A bit more on Shermer, in a very level humble non-fundamentalist tone, because it’s not that I want to enforce orthodoxy with a big heavy stick, it’s that…I disagree with him about some things. I’m not trying to expel him into the outer darkness, I just disagree with him about some things. I’ll say what they are, because I feel like it.
[I]t seems to me that believers who accept Newton’s theory of gravity as the means by which God creates stars, planets, solar systems, galaxies, and universes, can just as readily accept Darwin’s theory of evolution as the means by which God creates life.

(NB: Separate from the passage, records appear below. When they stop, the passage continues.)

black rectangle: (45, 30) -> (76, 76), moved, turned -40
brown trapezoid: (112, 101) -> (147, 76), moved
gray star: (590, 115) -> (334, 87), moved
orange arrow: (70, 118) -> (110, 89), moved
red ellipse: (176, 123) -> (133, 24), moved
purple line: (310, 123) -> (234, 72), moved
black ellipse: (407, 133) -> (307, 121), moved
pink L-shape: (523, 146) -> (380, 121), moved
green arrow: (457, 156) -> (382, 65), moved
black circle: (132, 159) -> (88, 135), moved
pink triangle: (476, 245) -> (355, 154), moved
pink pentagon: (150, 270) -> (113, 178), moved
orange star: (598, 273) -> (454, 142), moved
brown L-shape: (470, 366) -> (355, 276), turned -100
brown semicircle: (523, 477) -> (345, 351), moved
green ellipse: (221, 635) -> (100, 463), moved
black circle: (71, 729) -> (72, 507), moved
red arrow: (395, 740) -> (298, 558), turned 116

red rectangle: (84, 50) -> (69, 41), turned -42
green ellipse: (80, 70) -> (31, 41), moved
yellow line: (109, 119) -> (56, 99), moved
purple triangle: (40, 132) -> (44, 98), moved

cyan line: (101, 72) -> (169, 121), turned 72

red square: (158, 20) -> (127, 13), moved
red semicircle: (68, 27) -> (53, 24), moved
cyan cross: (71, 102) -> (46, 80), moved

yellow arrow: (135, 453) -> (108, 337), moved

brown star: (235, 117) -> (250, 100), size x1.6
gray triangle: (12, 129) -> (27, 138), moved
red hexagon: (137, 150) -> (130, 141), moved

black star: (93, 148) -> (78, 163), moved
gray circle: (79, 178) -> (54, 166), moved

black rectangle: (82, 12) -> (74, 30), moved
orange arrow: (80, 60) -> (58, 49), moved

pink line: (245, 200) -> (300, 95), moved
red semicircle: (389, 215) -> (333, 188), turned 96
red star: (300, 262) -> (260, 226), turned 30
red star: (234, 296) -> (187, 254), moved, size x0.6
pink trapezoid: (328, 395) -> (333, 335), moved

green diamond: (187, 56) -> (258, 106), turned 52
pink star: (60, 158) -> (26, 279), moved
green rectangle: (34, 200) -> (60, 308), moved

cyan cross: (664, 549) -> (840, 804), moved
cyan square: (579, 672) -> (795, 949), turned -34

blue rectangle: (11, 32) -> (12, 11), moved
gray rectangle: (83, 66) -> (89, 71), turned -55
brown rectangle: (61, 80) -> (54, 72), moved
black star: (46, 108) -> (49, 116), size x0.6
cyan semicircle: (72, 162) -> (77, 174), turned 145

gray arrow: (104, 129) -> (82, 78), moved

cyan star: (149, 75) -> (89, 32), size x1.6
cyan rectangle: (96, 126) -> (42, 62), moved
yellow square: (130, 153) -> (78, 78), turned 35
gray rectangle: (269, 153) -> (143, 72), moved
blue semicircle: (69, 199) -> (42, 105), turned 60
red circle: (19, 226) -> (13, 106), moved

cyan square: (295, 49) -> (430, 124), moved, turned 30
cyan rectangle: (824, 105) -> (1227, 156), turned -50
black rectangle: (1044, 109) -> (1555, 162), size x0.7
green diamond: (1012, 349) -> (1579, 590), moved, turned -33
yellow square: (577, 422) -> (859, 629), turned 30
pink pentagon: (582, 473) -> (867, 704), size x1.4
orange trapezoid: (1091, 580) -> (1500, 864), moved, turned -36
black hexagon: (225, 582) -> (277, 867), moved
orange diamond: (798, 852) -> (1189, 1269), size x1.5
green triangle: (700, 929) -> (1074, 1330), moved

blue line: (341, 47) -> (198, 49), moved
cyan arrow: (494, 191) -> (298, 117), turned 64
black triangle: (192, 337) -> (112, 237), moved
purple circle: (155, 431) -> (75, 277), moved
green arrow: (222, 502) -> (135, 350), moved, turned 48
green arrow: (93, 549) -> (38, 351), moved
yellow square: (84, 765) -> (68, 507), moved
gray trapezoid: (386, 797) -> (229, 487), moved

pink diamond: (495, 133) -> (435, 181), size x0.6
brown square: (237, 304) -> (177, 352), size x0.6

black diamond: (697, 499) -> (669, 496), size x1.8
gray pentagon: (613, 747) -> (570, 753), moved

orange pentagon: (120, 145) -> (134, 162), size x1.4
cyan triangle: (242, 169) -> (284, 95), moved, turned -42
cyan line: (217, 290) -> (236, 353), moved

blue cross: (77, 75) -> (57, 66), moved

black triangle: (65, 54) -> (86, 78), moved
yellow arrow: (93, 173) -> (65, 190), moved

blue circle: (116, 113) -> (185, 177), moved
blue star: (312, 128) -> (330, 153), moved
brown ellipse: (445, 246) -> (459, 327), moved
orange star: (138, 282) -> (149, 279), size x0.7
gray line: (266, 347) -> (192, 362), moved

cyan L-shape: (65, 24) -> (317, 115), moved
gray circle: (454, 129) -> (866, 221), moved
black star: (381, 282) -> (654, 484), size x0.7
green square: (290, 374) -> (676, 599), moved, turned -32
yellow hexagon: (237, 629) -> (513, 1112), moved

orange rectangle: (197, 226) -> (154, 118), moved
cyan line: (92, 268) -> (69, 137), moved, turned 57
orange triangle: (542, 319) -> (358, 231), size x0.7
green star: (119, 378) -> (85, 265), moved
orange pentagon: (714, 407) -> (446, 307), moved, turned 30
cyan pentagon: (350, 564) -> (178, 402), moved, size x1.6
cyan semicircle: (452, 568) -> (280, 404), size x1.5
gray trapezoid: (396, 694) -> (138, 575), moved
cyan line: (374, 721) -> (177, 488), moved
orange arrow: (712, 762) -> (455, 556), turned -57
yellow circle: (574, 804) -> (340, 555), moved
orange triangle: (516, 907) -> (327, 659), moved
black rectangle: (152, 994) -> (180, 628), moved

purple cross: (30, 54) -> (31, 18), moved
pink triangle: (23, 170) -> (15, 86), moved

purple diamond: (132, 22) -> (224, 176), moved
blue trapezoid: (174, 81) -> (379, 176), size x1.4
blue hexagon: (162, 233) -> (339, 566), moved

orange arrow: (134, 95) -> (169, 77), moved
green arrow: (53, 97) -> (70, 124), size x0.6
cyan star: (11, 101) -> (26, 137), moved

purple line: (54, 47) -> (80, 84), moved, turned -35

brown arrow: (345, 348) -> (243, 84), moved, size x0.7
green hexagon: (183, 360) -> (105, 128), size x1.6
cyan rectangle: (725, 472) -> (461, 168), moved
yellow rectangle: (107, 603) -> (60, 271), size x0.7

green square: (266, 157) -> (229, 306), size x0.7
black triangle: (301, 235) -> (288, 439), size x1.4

I said yesterday in comments but will say again – nuh uh. Even after we change ‘evolution’ to ‘natural selection’ and ‘life’ to ‘species,’ still nuh uh. Not just as readily at all, because natural selection is horrible. Gravity has its flaws too, as you’ll notice if you ever fall off a cliff, but compared to natural selection, it’s sweetness itself. Let’s don’t forget what natural selection is, shall we? It’s that thing that makes organisms compete with each other to see who can be first to eat the other. It’s not nice. It’s not kind. If it was all God’s idea, God has a nasty way of doing things. It’s just not true that it’s as easy for a theist to accept as gravity is. Shermer must know this; he must have written in a hurry; but if he did he did – the piece is still there, and it’s worth disagreeing with.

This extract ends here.